Apesar de esta narrativa enunciada na conferência de imprensa, em que o lobby energético não é um lobo mas um carneiro, não pareça muito crível, poderá, de facto, ser assim: o MP tem uma mão cheia de nada, num processo crime aberto a partir de uma denúncia anónima, respeitante a uns já velhos acordos de compensações financeiras celebrados entre o Estado e a EDP e, para evitar prescrições, decidiu constituir uma molhada de arguidos.

Na verdade, o processo respeita a questões já ocorridas há bastante tempo. Terá sido uma denúncia anónima que deu origem ao processo e a constituição de arguidos, nos termos da lei, interrompe o prazo de prescrição, o que sempre poderá ser muIto conveniente para o MP manter o processo em lume brando. Mas será só isso?

O comunicado emitido pelo MP limita-se a referir que o inquérito tem como objeto “a investigação de factos subsequentes ao processo legislativo bem como aos procedimentos administrativos relativos à introdução no setor elétrico nacional dos Custos para Manutenção do Equilíbrio Contratual (CMEC)” e que estarão em causa “factos suscetíveis de integrarem os crimes de corrupção ativa, corrupção passiva e participação económica em negócio”.

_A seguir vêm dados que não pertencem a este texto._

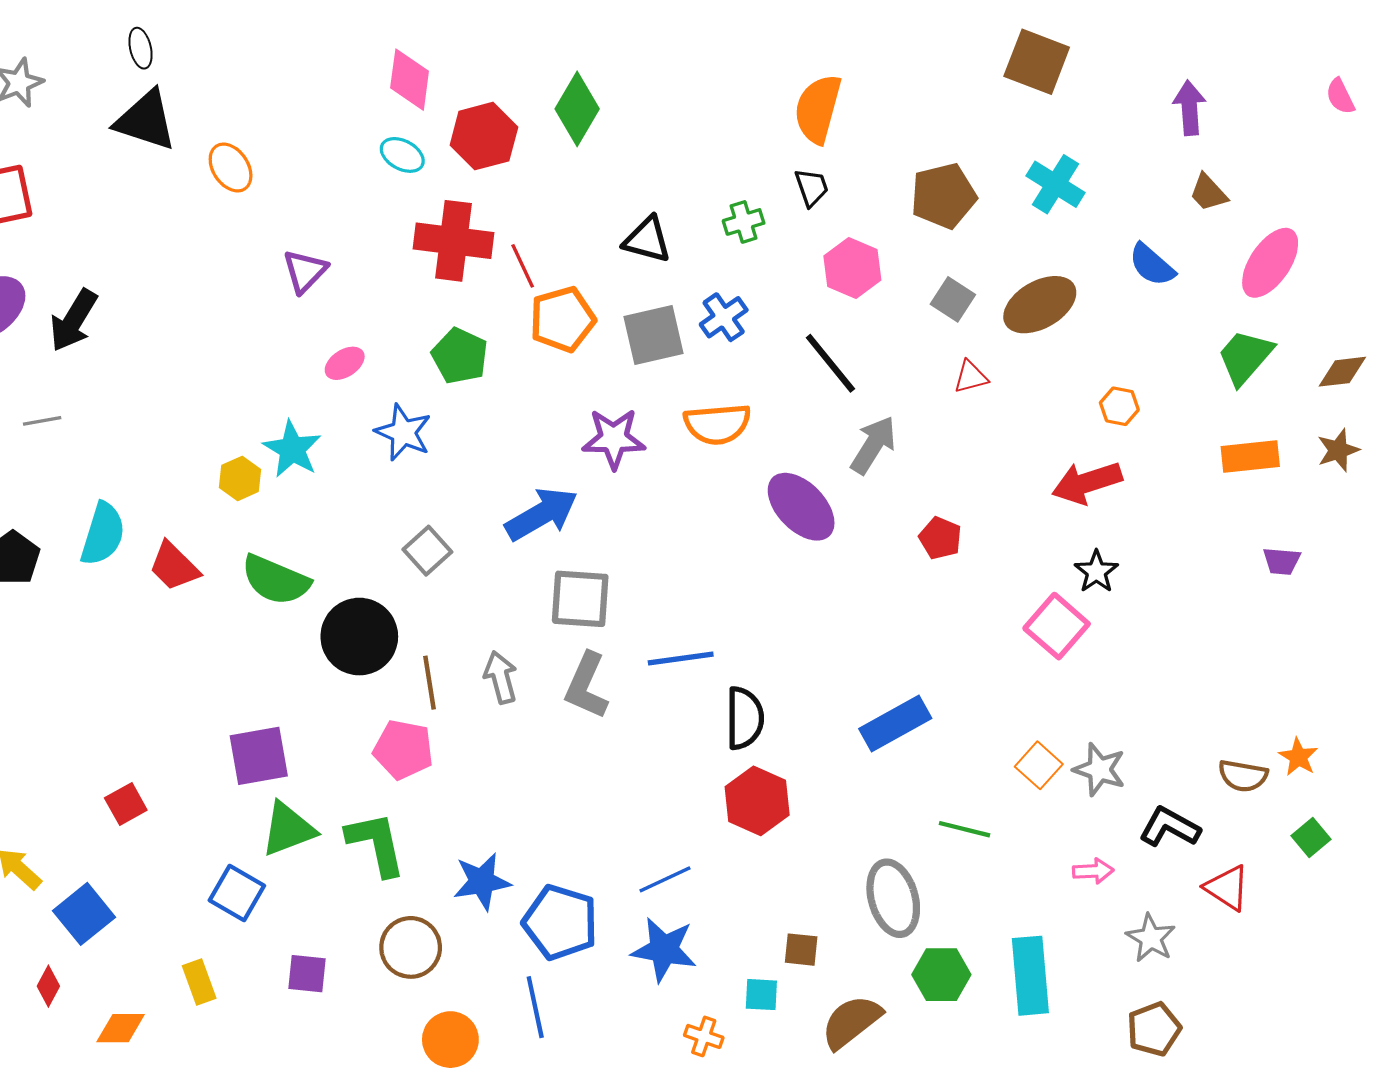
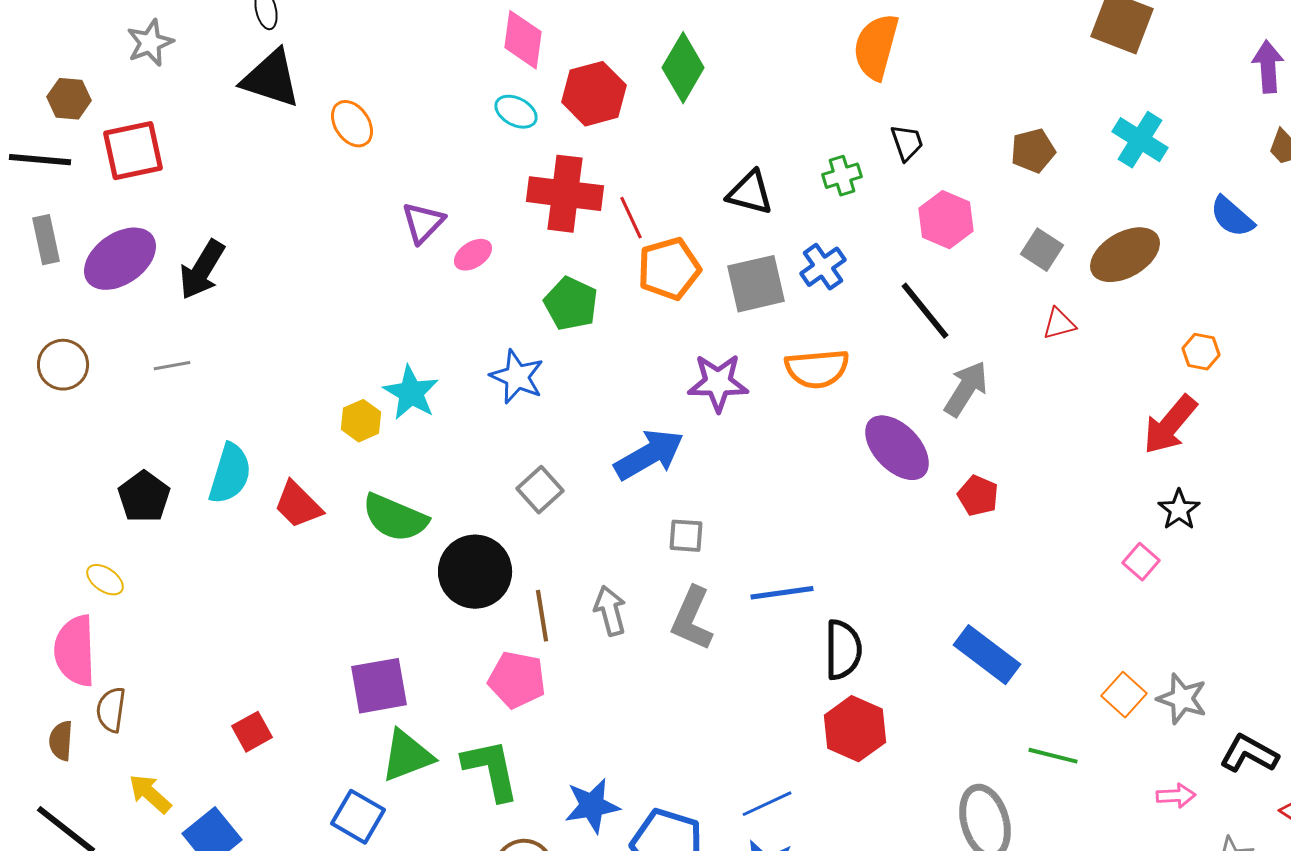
orange semicircle: (818, 109) -> (876, 47), moved
brown pentagon: (943, 196) -> (1033, 151), size x0.7
pink ellipse: (345, 363) -> (473, 255), moved
red arrow: (1087, 483) -> (1170, 425), turned -32
red pentagon: (940, 538) -> (978, 496), moved
gray square: (580, 599) -> (686, 536), size x0.6
pink square: (1057, 626) -> (1141, 562), size x0.6
blue rectangle: (895, 723) -> (987, 655), turned 66

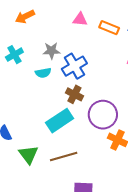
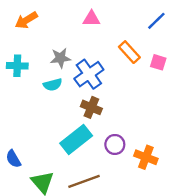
orange rectangle: (109, 28) -> (129, 52), moved, turned 30
cyan cross: (14, 55) -> (17, 66), turned 36
purple circle: (103, 115) -> (115, 144), moved, size x0.6

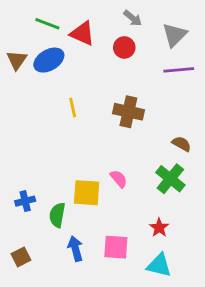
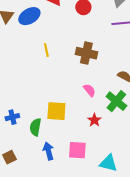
pink semicircle: (119, 179) -> (89, 90), moved
red star: (159, 228) -> (94, 120), moved

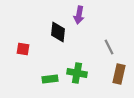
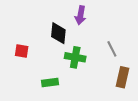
green cross: (77, 73) -> (75, 57), moved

Seria de esperar que na conferência de imprensa, convocada pelos responsáveis da EDP, se percebesse melhor o que está em causa uma vez que o processo não estará sob segredo de justiça e que a constituição de arguidos implica, nos termos da lei, que haja fundadas suspeitas da prática de crime pelos mesmos. Mas na conferência de imprensa, o responsável máximo da EDP, para além de se referir a questões técnicas, limitou-se a garantir que todos os negócios que estão em causa respeitaram a lei e já foram escrutinados por inúmeras instâncias, europeias inclusive. Em conclusão: os responsáveis da EDP nada terão encontrado no processo que justifique sequer a existência do próprio processo.

Estarão, assim, os responsáveis pelo inquérito criminal a brincar com uma empresa cotada, como sugeriu o ex-ministro? E, ainda, por cima uma das maiores empresas do nosso país? E terá sido só por desfastio, que constituíram como arguido o presidente do conselho administração em exercício dessa poderosa empresa?

Não é assim que pensam inúmeras pessoas presumivelmente bem informadas e providas de capacidades de raciocínio seguramente não desprezáveis; se lermos os mais diversos jornais nacionais e, mesmo as televisões, constatamos muitas vozes e de diferentes sectores de opinião, que não ficaram satisfeitas com as explicações dadas na conferência de imprensa, apontando a profunda irracionalidade que representam as elevadas rendas pagas à EDP pelo Estado e manifestando a expectativa que da investigação surja algo de mais substancial.

No fundo, há duas hipóteses: ou o MP não tem nada de grave no processo e teremos uma lamentável entrada de leão e saída de sendeiro ou, então, estamos a assistir a uma réplica de grande intensidade do violento terramoto político e social que, a partir de 2014, expôs publicamente e abalou uma parte central da complexíssima rede de negócios e interesses e de circulação de lugares e cargos em que o poder político nacional, depois do 25 de Abril de 1974, ficou capturado. A ser assim, a questão que se deverá colocar é a de se saber se as empresas cotadas podem continuar a brincar com os portugueses (e com a Justiça) e até quando.


Quanto ao episódio do professor Manuel Pinho e da sua cátedra na Universidade da Columbia, o mesmo seria cómico se não fosse insultuoso para os portugueses que pagam uma das electricidades mais caras da Europa.